À ceux qui opposent les classiques à la modernité, il rappelle que Picasso maîtrisait Raphaël avant de révolutionner la peinture, et que l’on ne bouleverse véritablement une discipline qu’après en avoir appris les règles.

Ces réponses dépassent largement les questions qui les ont suscitées. Elles dessinent une méthode. La politique ne consiste pas à choisir entre deux vérités. Elle consiste à comprendre comment elles peuvent coexister.

Notre époque adore les faux choix.

Il faudrait choisir entre l’autorité et la liberté. Entre l’économie et l’écologie. Entre la croissance et l’environnement. Entre la culture et le travail. Entre l’identité et l’ouverture. Comme si le réel fonctionnait selon des alternatives binaires. Or la vie est plus subtile.

La liberté ne survit pas longtemps sans ordre. La culture ne prospère pas sans richesse. L’industrie ne se développe pas sans instruction. La création ne naît pas de rien ; elle s’appuie toujours sur un héritage. L’écologie elle-même ne progressera pas contre la science, mais grâce à elle. Les grands responsables politiques ne sont pas ceux qui opposent. Ce sont ceux qui réconcilient.

Une vieille boutade attribuée à l’ingénieur et entrepreneur Mohamed Mokzouni explique qu’un architecte finit par ne plus rien savoir sur presque tout, tandis qu’un ingénieur finit par tout savoir sur presque rien.

Le responsable politique, lui, appartient à une troisième catégorie. Son métier n’est pas d’être le meilleur ingénieur, le meilleur économiste ou le meilleur juriste. Son métier est de comprendre suffisamment chacun de ces univers pour les faire dialoguer.

Il doit savoir écouter les ingénieurs sans oublier les philosophes. Les chefs d’entreprise sans oublier les enseignants. Les magistrats sans oublier les élus locaux. Les scientifiques sans oublier les citoyens.

Il n’est pas un expert. Il est un assembleur. Il n’est pas un spécialiste. Il est un arbitre. Il n’est pas celui qui possède toutes les réponses.
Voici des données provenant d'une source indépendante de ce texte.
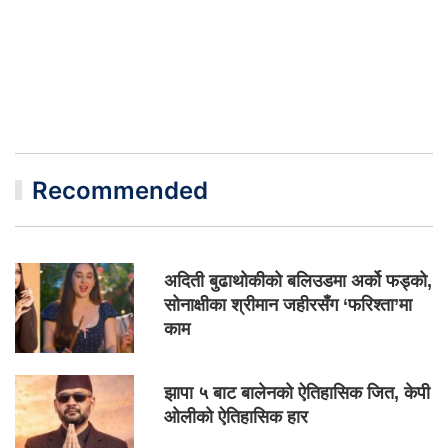
Recommended
अदिती बुढाथोकीको बलिउडमा अर्को फड्को,
सोनाक्षीका श्रीमान जहीरसँग ‘फरिश्ता’मा
काम
झापा ५ बाट बालेनको ऐतिहासिक जित, केपी
ओलीको ऐतिहासिक हार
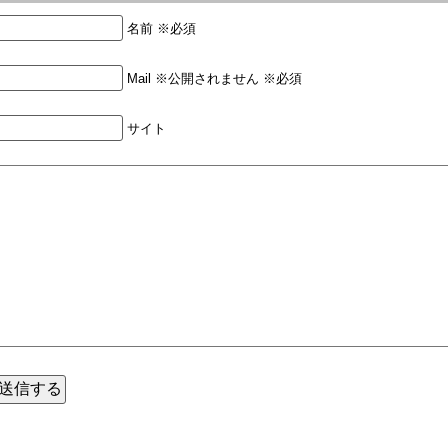
名前 ※必須
Mail ※公開されません ※必須
サイト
Il est celui qui sait poser les bonnes questions avant de décider.

À mesure que l’élection présidentielle de 2027 approche, cette réflexion me paraît essentielle.

Les Français écouteront les programmes. Ils compareront les promesses. Ils commenteront les débats. C’est normal.

Mais une autre question mériterait d’être posée.

Parmi les candidats, lequel a démontré sa capacité à réunir plutôt qu’à opposer ?

Lequel sait transformer des idées en réalisations ? Lequel sait faire travailler ensemble des femmes et des hommes qui ne pensent pas tous la même chose ? Lequel sait distinguer l’essentiel de l’accessoire ?

Notre démocratie récompense souvent ceux qui savent conquérir le pouvoir. Elle récompense moins souvent ceux qui savent l’exercer. Or gouverner n’est pas gagner un débat. Ce n’est pas répondre plus vite que les autres. Ce n’est pas commenter l’actualité. Gouverner, c’est relier ce que d’autres opposent. C’est transformer le réel.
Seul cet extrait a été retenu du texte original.